Run query tests with decreased values, until the accuracy reaches a reasonably good range (recall rate of 0.95–0.99).

Data Types: double

`X` — Point data
Read-only: real matrix

This property is read-only.

Point data, specified as a real matrix. Each row of X represents one point.

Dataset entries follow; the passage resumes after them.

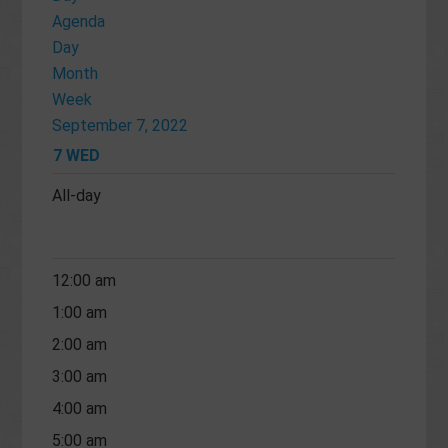
Agenda
Day
Month
Week
September 7, 2022
7
WED
All-day
12:00 am
1:00 am
2:00 am
3:00 am
4:00 am
5:00 am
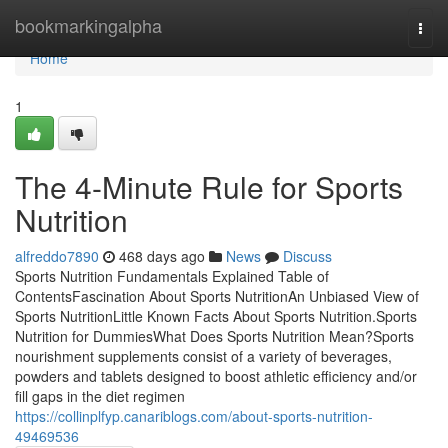
Home
bookmarkingalpha
Togg
navi
Home
1
The 4-Minute Rule for Sports
Nutrition
alfreddo7890
468 days ago
News
Discuss
Sports Nutrition Fundamentals Explained Table of
ContentsFascination About Sports NutritionAn Unbiased View of
Sports NutritionLittle Known Facts About Sports Nutrition.Sports
Nutrition for DummiesWhat Does Sports Nutrition Mean?Sports
nourishment supplements consist of a variety of beverages,
powders and tablets designed to boost athletic efficiency and/or
fill gaps in the diet regimen
https://collinplfyp.canariblogs.com/about-sports-nutrition-
49469536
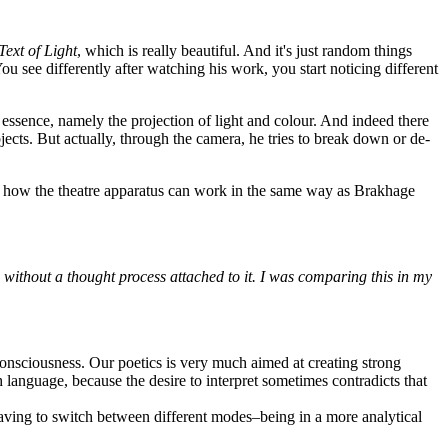
Text of Light
, which is really beautiful. And it's just random things
You see differently after watching his work, you start noticing different
essence, namely the projection of light and colour. And indeed there
jects. But actually, through the camera, he tries to break down or de-
 and how the theatre apparatus can work in the same way as Brakhage
e without a thought process attached to it. I was comparing this in my
 consciousness. Our poetics is very much aimed at creating strong
h language, because the desire to interpret sometimes contradicts that
 having to switch between different modes–being in a more analytical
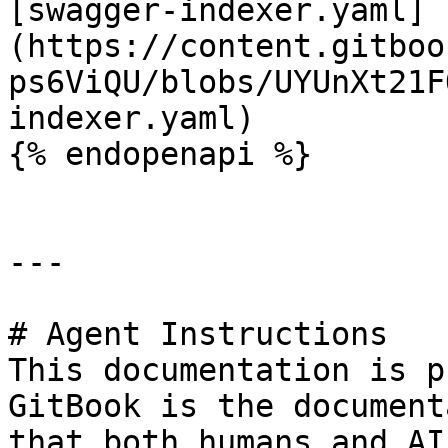
[swagger-indexer.yaml]
(https://content.gitboo
ps6ViQU/blobs/UYUnXt21F
indexer.yaml)

{% endopenapi %}

---

# Agent Instructions

This documentation is p
GitBook is the document
that both humans and AI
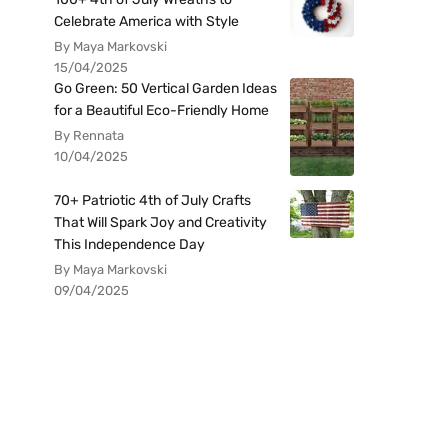
Celebrate America with Style
By Maya Markovski
15/04/2025
Go Green: 50 Vertical Garden Ideas
for a Beautiful Eco-Friendly Home
By Rennata
10/04/2025
70+ Patriotic 4th of July Crafts
That Will Spark Joy and Creativity
This Independence Day
By Maya Markovski
09/04/2025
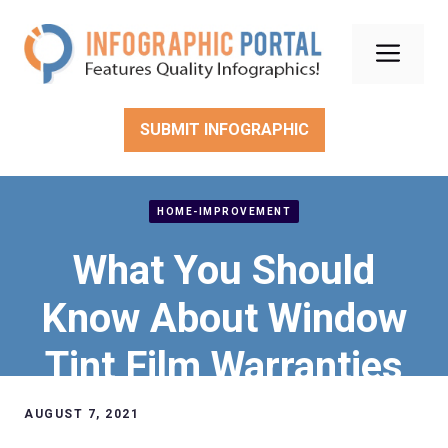
Skip
to
Men
content
SUBMIT INFOGRAPHIC
HOME-IMPROVEMENT
What You Should
Know About Window
Tint Film Warranties
AUGUST 7, 2021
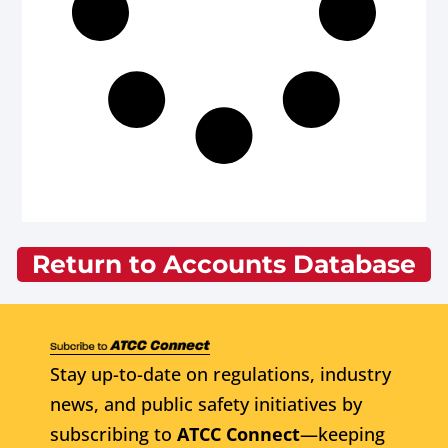
Return to Accounts Database
Stay up-to-date on regulations, industry
news, and public safety initiatives by
subscribing to
ATCC Connect
—keeping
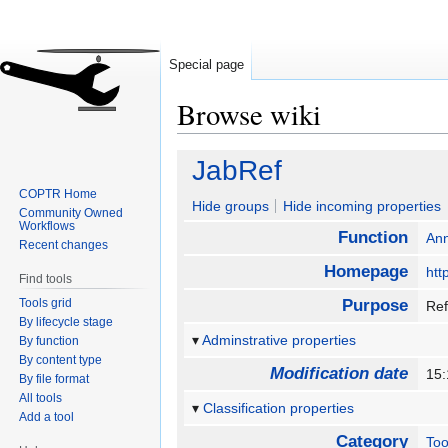
Special page
Browse wiki
Jump
Jump
JabRef
to
to
COPTR Home
navigation
search
Hide groups
Hide incoming properties
Community Owned
Workflows
Function
Ann
Recent changes
Homepage
htt
Find tools
Tools grid
Purpose
Ref
By lifecycle stage
Adminstrative properties
By function
By content type
Modification date
15:
By file format
All tools
Classification properties
Add a tool
Category
Too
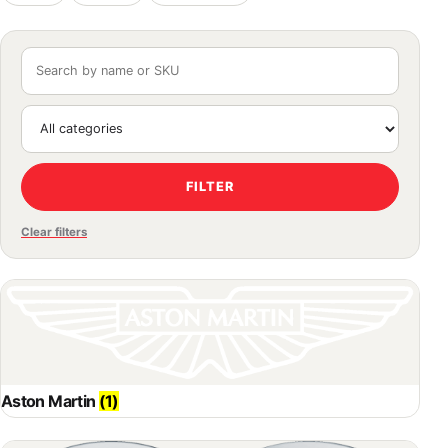
FILTER
Clear filters
Aston Martin
(1)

The value of this property is set by the X input argument.

Data Types: single | double

Object Functions

knnsearch Find k-nearest neighbors using searcher object

Examples

collapse all

Create HNSW Searcher

Open Live Script

Create an HNSW searcher object using the data in a pseudorandom input matrix X.

rng default % For reproducibility
X = 50*randn(1000,20);
Mdl = hnswSearcher(X)

Mdl = 
  hnswSearcher with properties:

    MaxNumLinksPerNode: 16
          TrainSetSize: 200
              Distance: 'euclidean'
         DistParameter: []
                     X: [1000×20 double]

Mdl is an hnswSearcher model object with default properties.

Find the closest data point to the point ones(1,20) and display its distance.

[idx,D] = knnsearch(Mdl,ones(1,20))

idx = 
174

D = 
118.4583

Perform the same search using an exact KNN search, and compare the results.

[idx2,D2] = knnsearch(X,ones(1,20))

idx2 = 
174

D2 = 
118.4583

The approximate hnswSearcher algorithm gives the same results as the exact KNN search algorithm

Create HNSW Searcher with Nondefault Properties

Open Live Script

Create an HNSW searcher object using the "cityblock" distance and twice as many links per node as the default.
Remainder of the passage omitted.